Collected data
^^^^
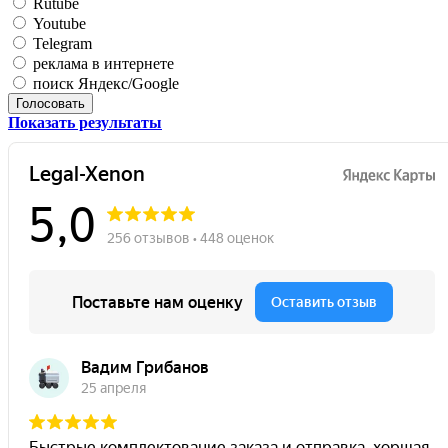
Rutube
Youtube
Telegram
реклама в интернете
поиск Яндекс/Google
Голосовать
Показать результаты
^^^^
Task objective:
Transcribe every record above exactly, leaving out the pictures.

Result:
Rutube
Youtube
Telegram
реклама в интернете
поиск Яндекс/Google
Голосовать
Показать результаты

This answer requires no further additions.